Challenges for state courts Commission report: Recommendations take comprehensive look at needs of state judiciary.

November 22, 1996

THE COMMISSION on the Future of Maryland's Courts didn't have a crystal ball to gaze into. But then it didn't need one, considering that the major trends affecting the courts are all too evident. Both the volume and variety of cases confronting Maryland's judges have increased dramatically in the past couple of decades.

Meanwhile, courthouses face physical and operational challenges in providing access to the disabled, interpreters for non-English speakers, child care for those involved in or attending trials and non-public waiting areas for crime victims. The commission cited all these needs, without saying who will champion them.

To no one's surprise, the commission strongly recommended a better way of retaining Circuit Court judges than subjecting them to contested elections. It suggests circuit judges run on their records as appellate judges do. Voters unhappy with judges' performances could turn them out, but not because an untested opponent raised more money and waged a more aggressive political campaign.

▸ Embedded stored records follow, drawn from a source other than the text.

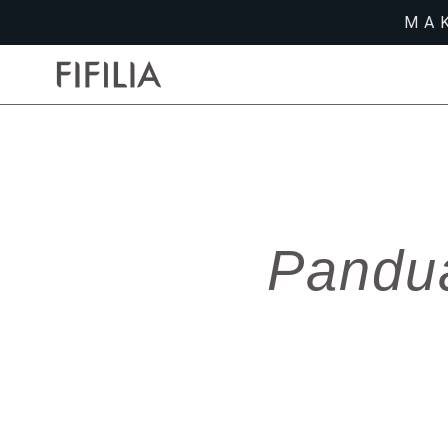
MA
Pandu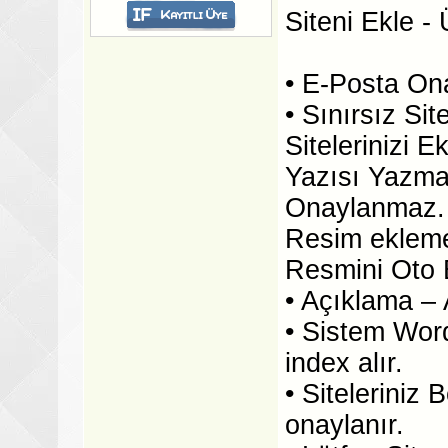
Siteni Ekle - 
• E-Posta On
• Sınırsız Si
Sitelerinizi 
Yazısı Yazmal
Onaylanmaz.
Resim ekleme
Resmini Oto B
• Açıklama – 
• Sistem Word
index alır.
• Siteleriniz
onaylanır.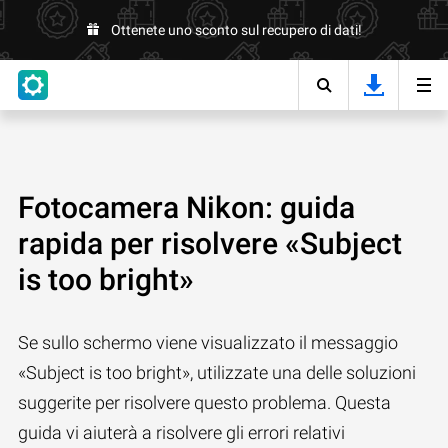
Ottenete uno sconto sul recupero di dati!
Fotocamera Nikon: guida
rapida per risolvere «Subject
is too bright»
Se sullo schermo viene visualizzato il messaggio
«Subject is too bright», utilizzate una delle soluzioni
suggerite per risolvere questo problema. Questa
guida vi aiuterà a risolvere gli errori relativi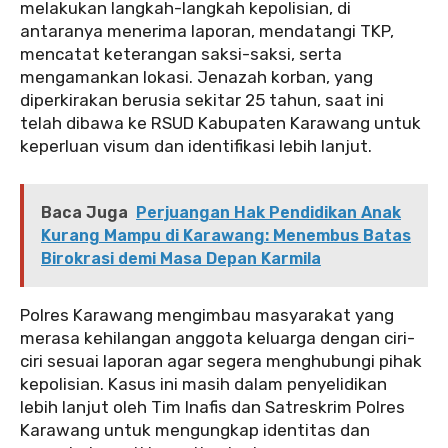
melakukan langkah-langkah kepolisian, di
antaranya menerima laporan, mendatangi TKP,
mencatat keterangan saksi-saksi, serta
mengamankan lokasi. Jenazah korban, yang
diperkirakan berusia sekitar 25 tahun, saat ini
telah dibawa ke RSUD Kabupaten Karawang untuk
keperluan visum dan identifikasi lebih lanjut.
Baca Juga
Perjuangan Hak Pendidikan Anak
Kurang Mampu di Karawang: Menembus Batas
Birokrasi demi Masa Depan Karmila
Polres Karawang mengimbau masyarakat yang
merasa kehilangan anggota keluarga dengan ciri-
ciri sesuai laporan agar segera menghubungi pihak
kepolisian. Kasus ini masih dalam penyelidikan
lebih lanjut oleh Tim Inafis dan Satreskrim Polres
Karawang untuk mengungkap identitas dan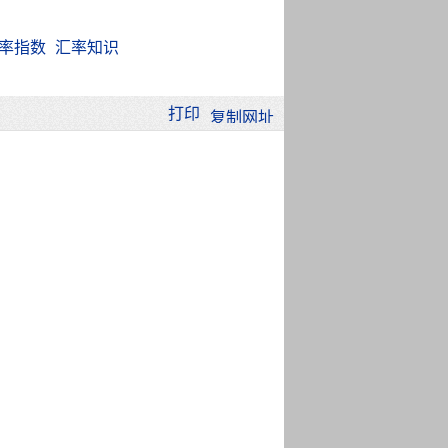
率指数
汇率知识
打印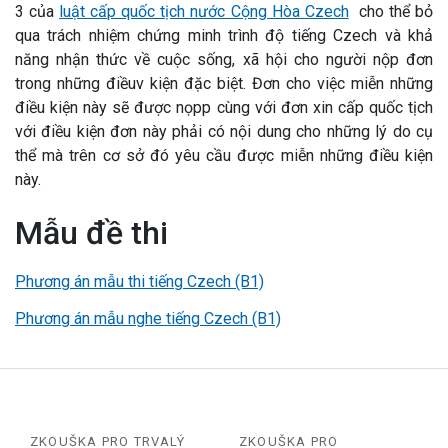
3 của
luật cấp quốc tịch nước Cộng Hòa Czech
cho thể bỏ
qua trách nhiệm chứng minh trình độ tiếng Czech và khả
năng nhận thức về cuộc sống, xã hội cho người nộp đơn
trong những điềuv kiện đặc biệt. Đơn cho việc miễn những
điều kiện này sẽ được nọpp cùng với đơn xin cấp quốc tịch
với điều kiện đơn này phải có nội dung cho những lý do cụ
thể mà trên cơ sở đó yêu cầu được miễn những điều kiện
này.
Mẫu đề thi
Phương án mẫu thi tiếng Czech (B1)
Phương án mẫu nghe tiếng Czech (B1)
ZKOUŠKA PRO TRVALÝ
ZKOUŠKA PRO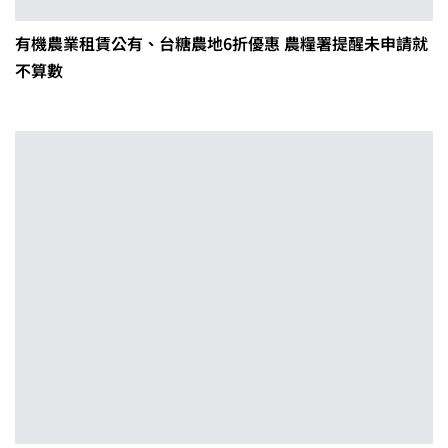
有機農業租賃公有、台糖農地6折優惠 農糧署提醒未申請就
不算數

This recommendation is not new and has long stirred controversy. Minority groups argue that contested elections may be their best chance for a judgeship. As the judicial nominating process casts a wider net for qualified candidates, that should be less a consideration than before. Additionally, what happened this month in Howard County, where an African-American Circuit Court judge was defeated at the polls, should give minority groups pause about the virtues of judicial elections.

The commission has suggested some sweeteners -- such as an evaluation system for judges to be implemented only if contested elections are abolished. The evaluation results would assist voters in making decisions in retention elections, as well as the governor and the state Senate in making decisions about renominating and approving judges when their terms expire. It would also help court administrators design useful training sessions for judges.

For those concerned with the quality and integrity of justice in Maryland, that trade-off is a sensible accommodation.